Records from a collection =>
::::::::

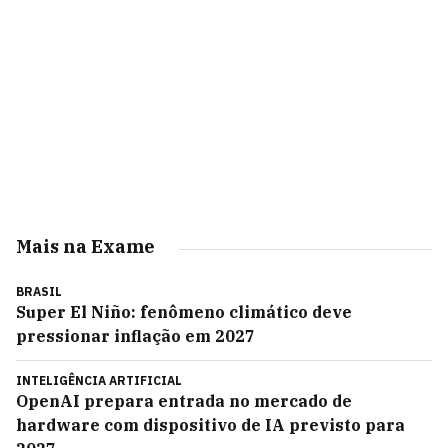
Mais na Exame
BRASIL
Super El Niño: fenômeno climático deve
pressionar inflação em 2027
INTELIGÊNCIA ARTIFICIAL
OpenAI prepara entrada no mercado de
hardware com dispositivo de IA previsto para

::::::::

What you should do => Repeat each record verbatim, pictures excluded.

Solution below =>
Mais na Exame
BRASIL
Super El Niño: fenômeno climático deve
pressionar inflação em 2027
INTELIGÊNCIA ARTIFICIAL
OpenAI prepara entrada no mercado de
hardware com dispositivo de IA previsto para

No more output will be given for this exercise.